Sunday, June 20, 2010

Beware The Shell Station

I started day 3 in Seaside, OR with grand plans of making it to California. It turns out this was a silly idea, and I need to not make plans. But alas, I think I have pinpointed where things went wrong. Ty had mentioned to me that Cannon Beach was having it's annual sandcastle contest, and that I might want to stop and take a look. As I rode past Cannon Beach I kept wavering back and forth about whether I should go or not, and finally settled on stopping. I was there, right?

I followed the signs that read "sandcastle beach parking." (Mistake 1) I knew that there was no way I would take the bike onto the beach, so I parked in the lot above the beach thinking I wouldn't mind a little walk on the beach. (Mistake 2) Then, thinking that it can't be that far I kept my gear on and grabbed my camera to go see these sandcastles. (Mistake 3)

As I approached the beach I didn't see any mobs of people, but there were all the cars driving north up the beach to park. I looked down the beach and could barely make out the cars, let alone the crowds of people. But figured a little hike on the beach couldn't hurt. (Mistake 4. Similar to 2) Off I went down the beach to see magnificent sandcastles. After a bit of walking I started to think that maybe this was too much walking to do in all the gear, so I asked some people walking back if it was worth the hike.
"Don't know yet, we're going back to meet some friends," they told me.
"Hmm." I looked both directions.
"What'd you ride down?" one of the gentlemen asked.
"2002 BMW RT."
"Really!? I have a 99 RT. I thought you looked like a BMW rider. Where you headed?"
"This is day three of sixty."
"Aww." He turned away and shook his head. "And I was starting to like you."
"I know. Sorry."
"I'm just jealous, that's all."
"Yeah, that seems to be a common trend these days."
This was how I met Giorgio, a fellow RT owner. The result of this meeting is that we walked down toward the sandcastles together and had a wonderful conversation about bikes, cops, speeding, and the other usual bike talk. I had a very nice chat and was beginning to forget that I was getting warm in all my gear. By the time we arrived at the sandcastles I thought I was going to die… I was sweaty all over underneath my gear and now I was 1.5 miles from the bike with no hope of ditching the gear. Shit.

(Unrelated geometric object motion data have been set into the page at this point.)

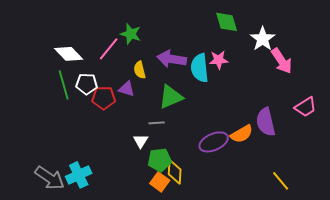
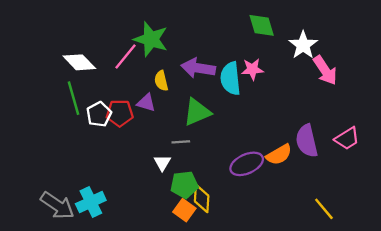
green star: (131, 34) -> (151, 39), size x1.4
white pentagon: (87, 84) -> (99, 114), moved, turned -30
pink trapezoid: (306, 107) -> (347, 138), moved

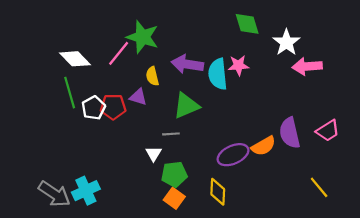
pink arrow: (325, 70) -> (307, 66), turned 120
yellow diamond: (202, 199) -> (218, 192), moved
yellow line: (324, 209) -> (319, 187), moved

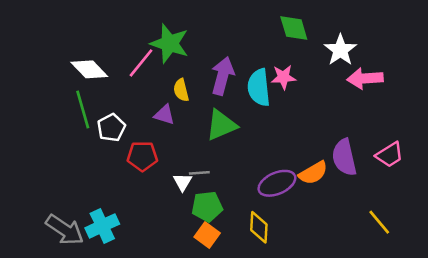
purple arrow: (187, 64) -> (223, 76), turned 96
red pentagon: (113, 107) -> (142, 156), moved
gray line: (171, 134) -> (199, 173), moved

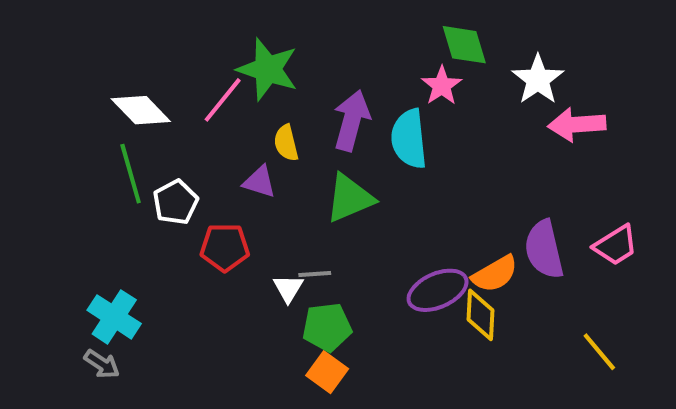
pink star: (283, 77) -> (442, 86), moved, turned -30
cyan cross: (102, 226) -> (114, 317), moved, turned -32
yellow diamond: (259, 227) -> (481, 315), moved
gray arrow: (65, 230) -> (102, 364), size x0.6

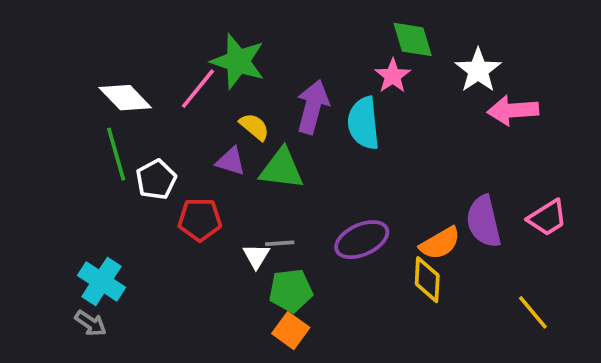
yellow semicircle: (286, 143) -> (254, 127), turned 144
green triangle: (350, 198) -> (282, 169), moved, turned 30
purple ellipse: (438, 290) -> (362, 240), moved

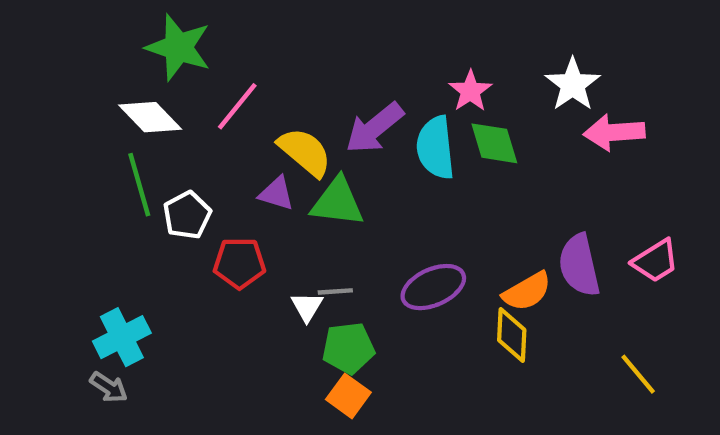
green diamond: (413, 39) -> (494, 143), moved
green star: (238, 61) -> (178, 47), moved
purple arrow: (313, 107) -> (374, 128), turned -144
yellow semicircle: (254, 127) -> (305, 152), size x1.5
cyan cross: (102, 281) -> (122, 337), turned 30

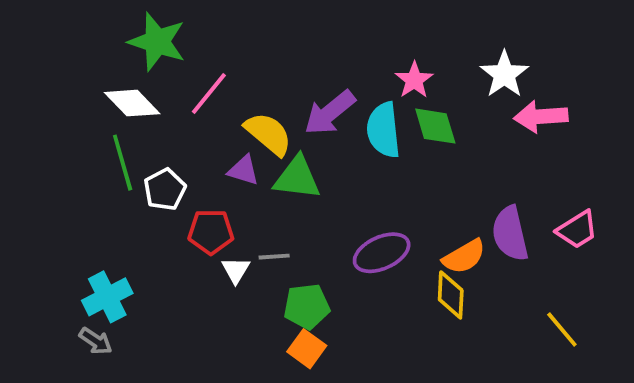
gray line: (335, 291) -> (274, 257), moved
white triangle: (307, 307) -> (236, 270), moved

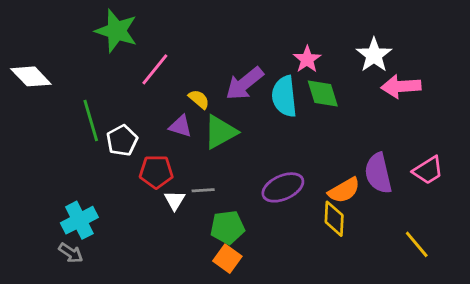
white diamond: (132, 103) -> (31, 76), moved
yellow semicircle: (268, 134) -> (199, 99), size x0.6
green triangle: (297, 178) -> (220, 132), turned -36

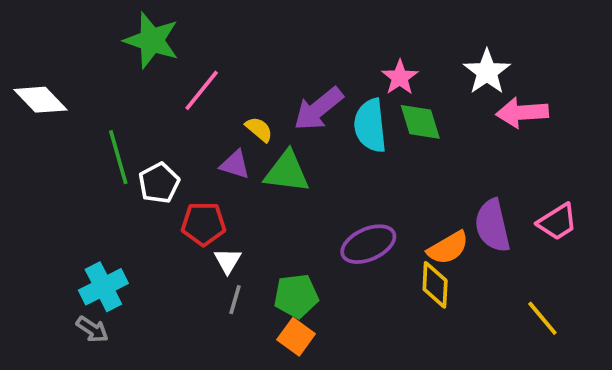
green triangle: (220, 132) -> (287, 172), turned 36
gray line: (203, 190) -> (235, 300), moved, turned -70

Because I was there I figured I had better look around and see what this sandcastle thing was all about. I walked past all the people carving, shaping, and molding sand, but they had only started a few hours before and it wasn't all that impressive.

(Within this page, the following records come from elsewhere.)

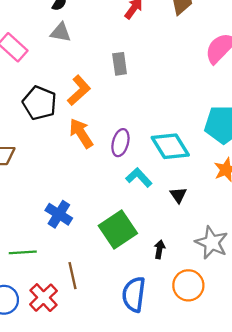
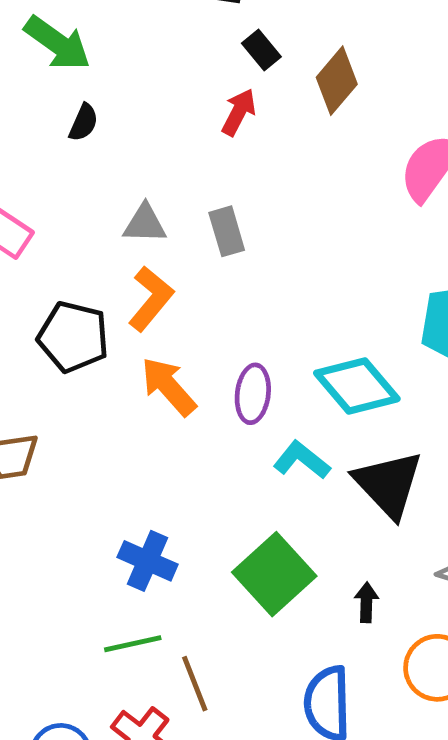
gray triangle: (61, 32) -> (145, 224), moved
black triangle: (178, 195) -> (388, 484), size x2.0
green line: (23, 252) -> (133, 644), moved

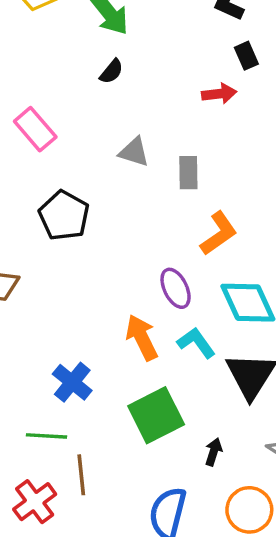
red arrow: (239, 112) -> (219, 94), turned 40
orange L-shape: (151, 299) -> (219, 233), moved
orange arrow: (169, 387) -> (142, 338), moved
purple ellipse: (253, 394) -> (176, 288), turned -48

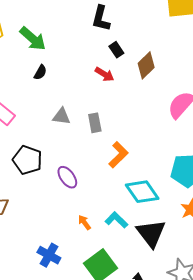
red arrow: (219, 94) -> (105, 74), turned 48
purple ellipse: (176, 288) -> (67, 177), moved
orange arrow: (142, 338) -> (84, 222), size x0.6

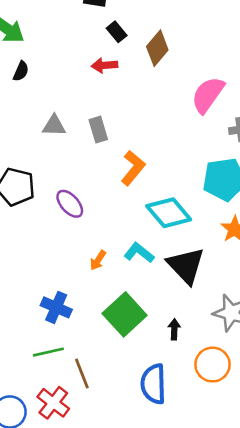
red arrow: (105, 74) -> (104, 65), turned 150
orange arrow: (84, 222) -> (98, 260), turned -105

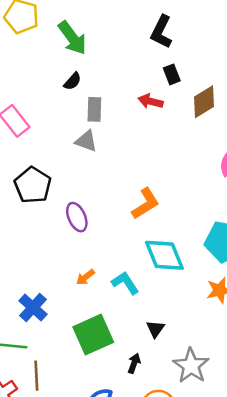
gray rectangle: (98, 130) -> (94, 109), moved
black triangle: (186, 266) -> (155, 329), moved, size x0.5

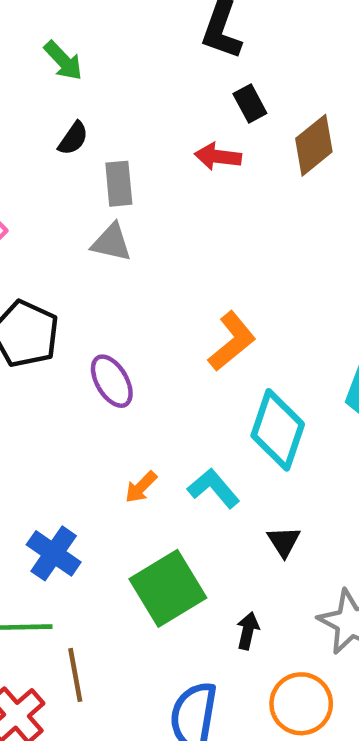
green arrow: (72, 38) -> (63, 61), size x0.7
cyan diamond: (164, 255) -> (278, 430), turned 48
black triangle: (155, 329) -> (284, 542), moved

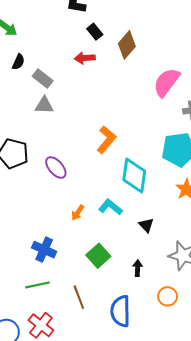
gray rectangle: (119, 184) -> (43, 78), turned -36
green square: (168, 588) -> (98, 256), size x0.7
brown line: (75, 675) -> (79, 297), moved
orange circle: (301, 704) -> (168, 296), size x0.7

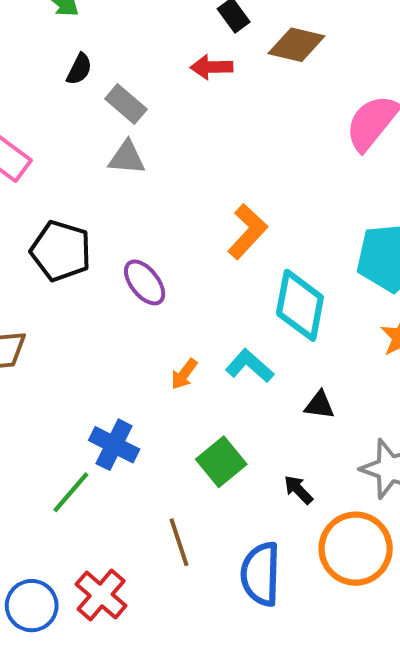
brown diamond: (127, 45) -> (296, 45), turned 60
black triangle: (146, 225) -> (319, 405), turned -42
black arrow: (138, 268) -> (298, 490), turned -49
green line: (37, 285) -> (71, 492), moved, turned -40
orange circle: (168, 296) -> (356, 549), size x1.8

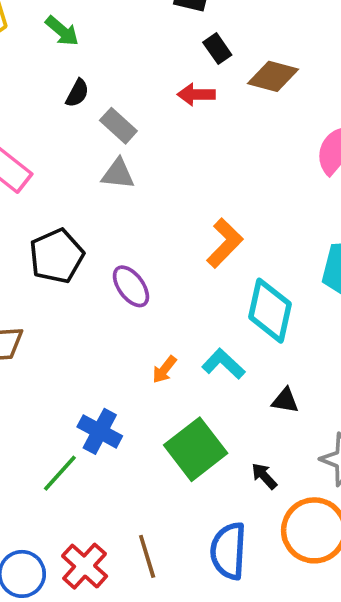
black pentagon: (61, 251) -> (57, 256), turned 30
green square: (221, 462) -> (196, 449), size x1.4
brown line: (179, 542) -> (147, 556), moved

Don't get me wrong, I was impressed with some of the talent that I was seeing, but I was disappointed that nothing was finished, except this one.



Way to go, kid!

After looking a piles of sand for about 15 minutes I decided I had better head back so that I could get on the road. I set off again in the heat, sweat pooling inside my gear, thinking the whole time that I should hitch a ride with one of these smart people driving back. Everyone passing me in their cars had the windows rolled up and stared straight ahead. Maybe they sensed my frustration and didn't want anything to do with me.

When I got back to the bike I took off my jacket, unzipped the legs of my pants and sat under a tree in the ocean breeze feeling comfortable for the first time since I pulled into the parking lot. My shirt was wet, the inside of my liners were wet, everything was drenched in sweat. I sat under the tree and had a wonderful apple (Thanks, Ty) and breathed. It was during this little moment of quiet that I realized that if I am on the road for 60 days, then why the hell do I think I NEED to get to California today? What was I thinking. This was supposed to happen the way it did, so I sat back, enjoyed the nice day, and felt back to my old self.

In spite of my little moment of clarity in Cannon Beach I still managed to feel rushed all day to get somewhere. The roads were beautiful, and the scenery, breathtaking. I tried my best to relax back into the ride and enjoy it. It wasn't until I arrived at the candlelight meeting in Bandon, OR that I realized why it was that things went the way they did. The topic was expectations! Damn! how did they know!? Crazy. The meeting was small and comfortable. I love this fellowship!

After the meeting I had a smoke and then went back inside to give Tracy a hug. She looked like she might need one, and like she might give one. I was right on both accounts. After the hug I sat back down and had a great little chat with Tracy and Artie about all manner of things, but they asked for specifics of my story. After I told them some things Artie referred to my story as 'holy.' Who knew that ANYTHING about me would EVER be considered holy.

I left and went to set up camp with a feeling that everything was as it should be. A feeling I usually only get after talking with people after a meeting. Fantastic!

Oh, yeah. the Shell station… If you pass through Depoe Bay, OR, DO NOT stop at the Shell. The attendant came out and muttered some things about Oregon being the only state that doesn't allow self-service, etc, etc. Then, when asked how his day was, he grunted. Seriously?! Who does that!?